Wohnen am Gleisdreieck, Berlin

Neubauten, wie sie am Berliner Park am Gleisdreieck entstanden sind, lassen sich vielerorts finden. Auch durch ihr Erscheinungsbild sehen sich Kritiker der aktuellen Wohnungspolitik bestätigt. Welche Geschichten verbergen sich hinter den Zäunen und Fassaden?

Text: Crone, Benedikt, Berlin

Spätestens wenn die Sonne scheint, wird es an einer Stelle immer eng. Bei der Kreuzung der Wege vom West- und Ostteil des Parks treffen sie alle aufeinander: die mit Helm und Knieschonern gerüsteten Grundschulkinder bei ihrem ersten Rollversuch auf Inlinern, Downjacken-Pärchen aus dem Schöneberger Osten, die ihren Mops eng an der Leine führen, und die Pots­damer-Platz-Angestellten, die mit ihrer Ledertasche auf dem Gepäckträger hastig tretend in den Feierband radeln.
Der Park am Gleisdreieck ist ein Bilderbuchpark des neuen Berliner Milieus. Ein Flächenmosaik aus kontrolliert verwilderten Ecken, alten Kleingärten und durchdesignten Stadtmöbeln. Gelungen, beliebt, gefeiert – keine Frage. Doch seit der Fertigstellung zieht an den Parkrändern etwas auf, das einen Schatten auf die viel gelobte Grünfläche wirft. „Flottwell Living“ oder „Wohnpanorama“ heißen die Projekte, die stellvertretend für viele Wohnungsneubauten in Deutschlands Städten stehen könnten: steril, teuer, monofunktional. Retroklassizistische Wohnanlagen, getüncht in den Farben Türkis bis Aprikose. Der Kunde ist König und der Kunde will: Garage, Balkon, beste Ausstattung, den Park vor der Tür, gesichert hinter Mauer und Hecke. Gibt es aber nicht auch in Lagen wie dieser eine gute Alternative zum überteuerten Wohnungsbau?

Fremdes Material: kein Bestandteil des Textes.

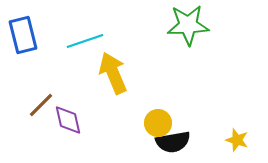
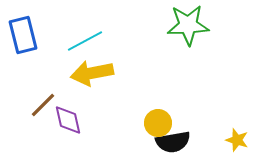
cyan line: rotated 9 degrees counterclockwise
yellow arrow: moved 21 px left; rotated 78 degrees counterclockwise
brown line: moved 2 px right
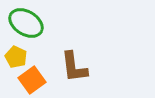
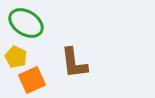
brown L-shape: moved 4 px up
orange square: rotated 12 degrees clockwise
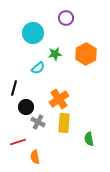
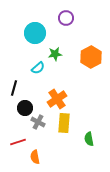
cyan circle: moved 2 px right
orange hexagon: moved 5 px right, 3 px down
orange cross: moved 2 px left
black circle: moved 1 px left, 1 px down
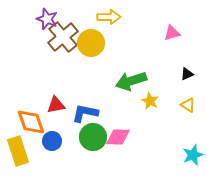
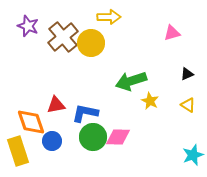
purple star: moved 19 px left, 7 px down
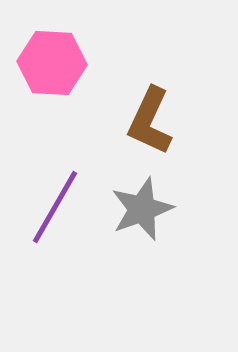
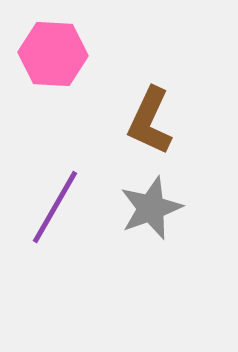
pink hexagon: moved 1 px right, 9 px up
gray star: moved 9 px right, 1 px up
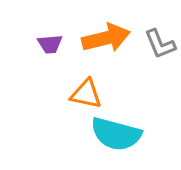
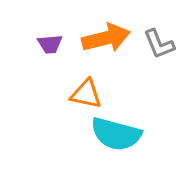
gray L-shape: moved 1 px left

Einmalige Lage, einmalige Chance
Die Geschichte des Parks am Gleisdreieck fing vielversprechend an. Eine Bahnbrache wurde durch die städtische Grün Berlin GmbH und die Landschaftsarchitekten des Ateliers Loidl ab 2008 umgewandelt, ohne den Charakter der zugewachsenen Gleisanlagen vollständig zu überschreiben. Anwohner wie Matthias Bauer, Autor des Gleisdreieck-Blogs, kämpften für ihre Wunschgestaltung des Parks. Eine erste Randbebauung, die Feuerwehrrot lackierte Häuserwand am Lokdepot (Robertneun Architekten, Bauwelt 14.2014), ließ die Architekturwelt aufhorchen. Würden rund um den Park nun neue, beachtenswerte Architekturprojekte entstehen? Schließlich sah das Planwerk Innere Stadt von 2010 – eine Weiterentwicklung des Berli­ner Planwerk Innenstadt von 1999 – am Parkrand noch blockartige Bebauungen vor. Eine einma­lige Lage, eine einmalige Chance.

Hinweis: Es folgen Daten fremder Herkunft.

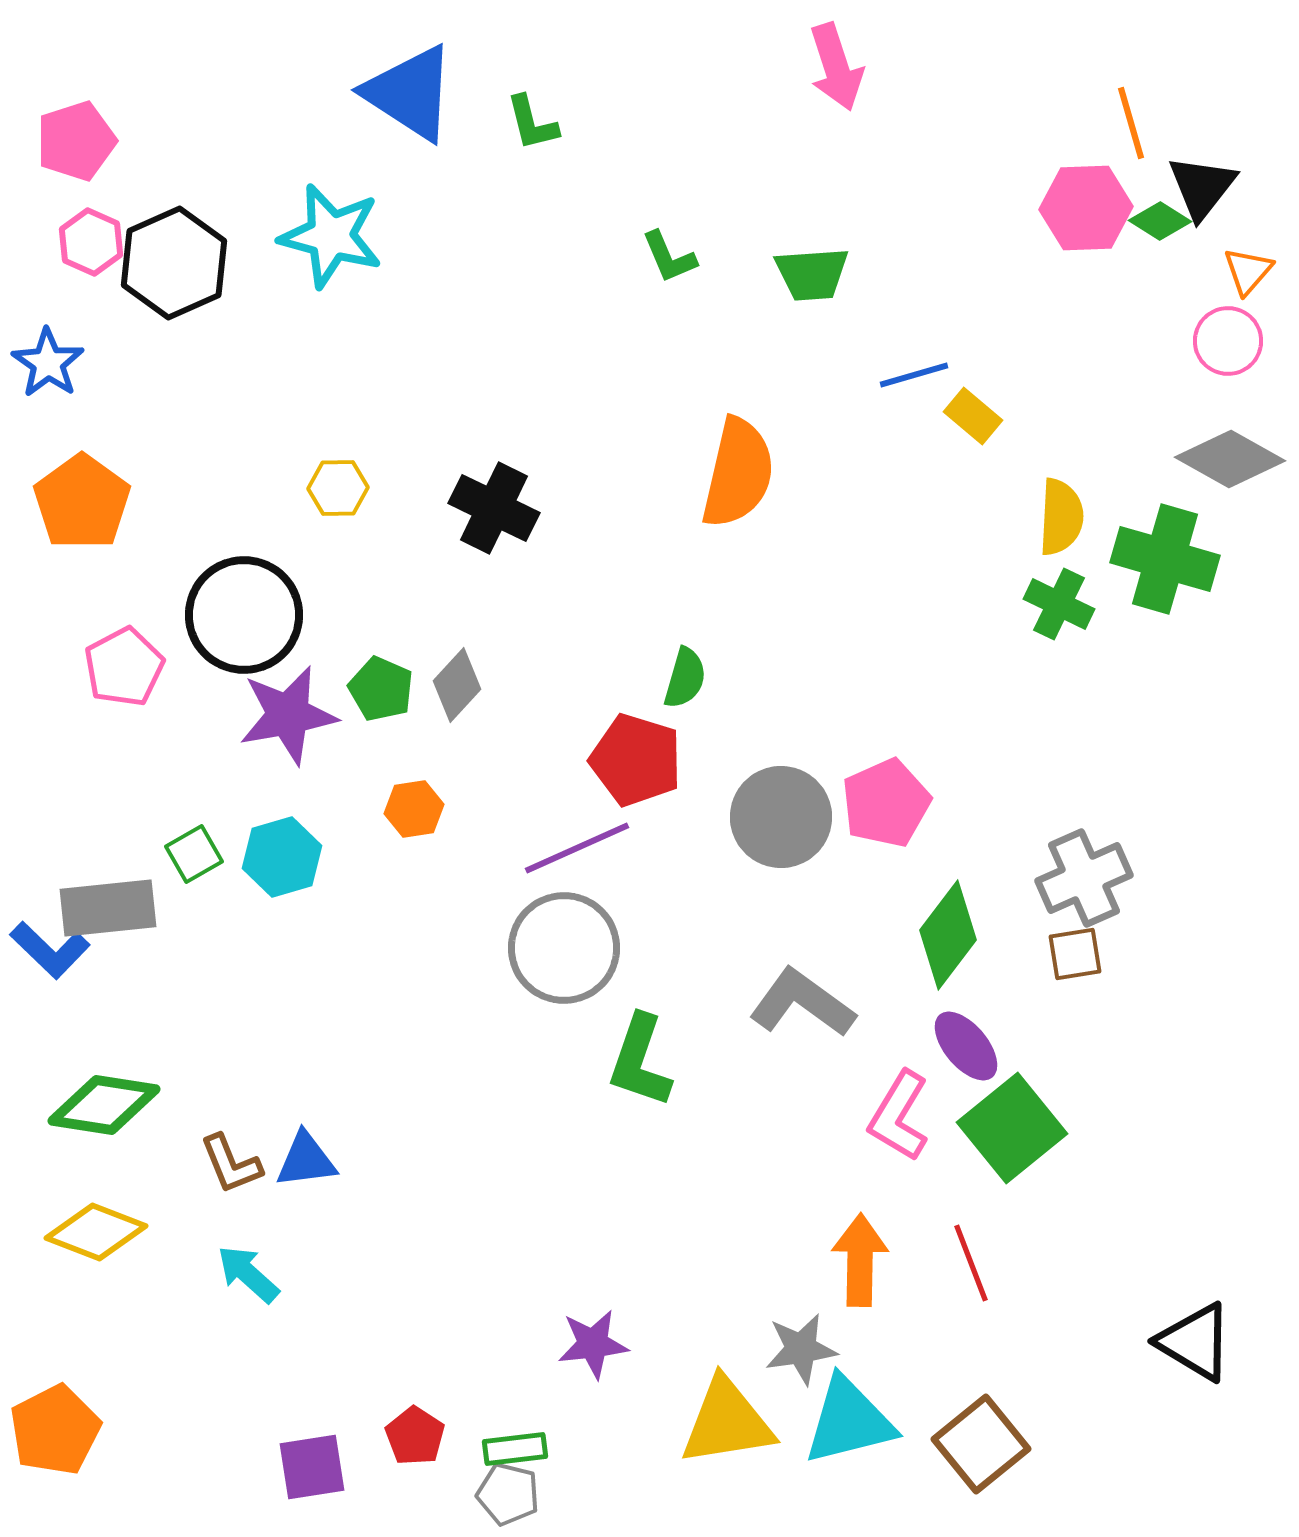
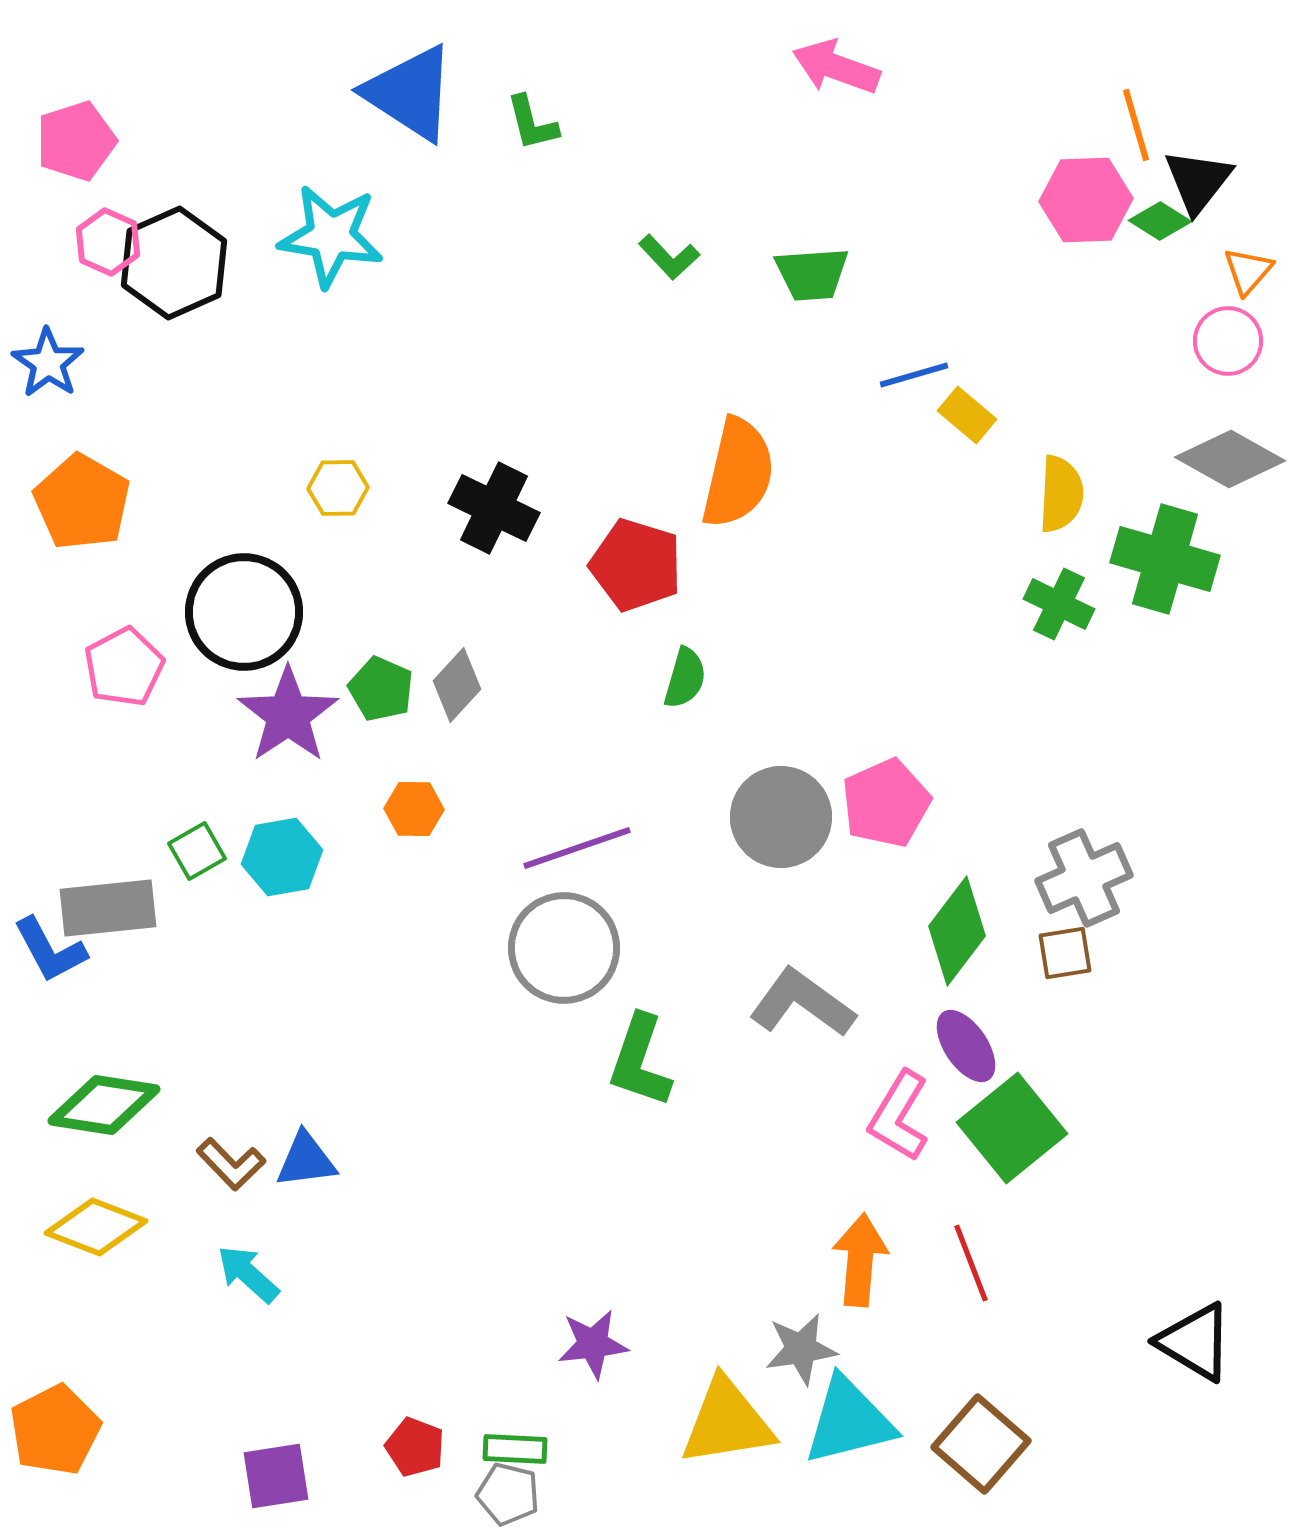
pink arrow at (836, 67): rotated 128 degrees clockwise
orange line at (1131, 123): moved 5 px right, 2 px down
black triangle at (1202, 187): moved 4 px left, 6 px up
pink hexagon at (1086, 208): moved 8 px up
cyan star at (331, 236): rotated 6 degrees counterclockwise
pink hexagon at (91, 242): moved 17 px right
green L-shape at (669, 257): rotated 20 degrees counterclockwise
yellow rectangle at (973, 416): moved 6 px left, 1 px up
orange pentagon at (82, 502): rotated 6 degrees counterclockwise
yellow semicircle at (1061, 517): moved 23 px up
black circle at (244, 615): moved 3 px up
purple star at (288, 715): rotated 24 degrees counterclockwise
red pentagon at (636, 760): moved 195 px up
orange hexagon at (414, 809): rotated 10 degrees clockwise
purple line at (577, 848): rotated 5 degrees clockwise
green square at (194, 854): moved 3 px right, 3 px up
cyan hexagon at (282, 857): rotated 6 degrees clockwise
green diamond at (948, 935): moved 9 px right, 4 px up
blue L-shape at (50, 950): rotated 18 degrees clockwise
brown square at (1075, 954): moved 10 px left, 1 px up
purple ellipse at (966, 1046): rotated 6 degrees clockwise
brown L-shape at (231, 1164): rotated 22 degrees counterclockwise
yellow diamond at (96, 1232): moved 5 px up
orange arrow at (860, 1260): rotated 4 degrees clockwise
red pentagon at (415, 1436): moved 11 px down; rotated 12 degrees counterclockwise
brown square at (981, 1444): rotated 10 degrees counterclockwise
green rectangle at (515, 1449): rotated 10 degrees clockwise
purple square at (312, 1467): moved 36 px left, 9 px down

Das mag eine späte Erkenntnis sein, denn der Grundstein dafür, in welche Richtung sich die Flächen entwickeln würden, wurde schon vor Jahren gelegt. 2005 fassten der damalige Grundstücksverwalter der Bahn, die Vivico Real Estate (später CA Immo), das Land Berlin und das Bezirksamt Friedrichshain-Kreuzberg einen städtebaulichen Vertrag. Dieser beinhaltete die Freigabe der zentralen Flächen für das Anlegen des Parks und im Gegenzug das Baurecht auf fünf Randflächen, die anschließend von der Vivico veräußert wurden. Der Streifen entlang der Flottwellstraße wanderte an die Groth Gruppe und Reggeborgh Investment, das Yorckdreieck ging an die Baumarktkette Hellweg, das Land Berlin erstand das Areal am Technikmuseum, die neugegründete Genossenschaft Möckernkiez sicherte sich ihr Gebiet an der Möckernstraße und der Entwickler Copro erwarb die Flächen rund um das Bahnkreuz am Gleisdreieck. Bei dieser Eigentumsverteilung kam heraus, was zu erwarten war: „exklusives Wohnen“ in den Würfelbauten der Groth Gruppe, Hellweg baute seinen Baumarkt, und aus der Nachbarschaftsinitiative Möckernkiez wurde ein durch Büschen geschütztes Genossenschaftsidyll.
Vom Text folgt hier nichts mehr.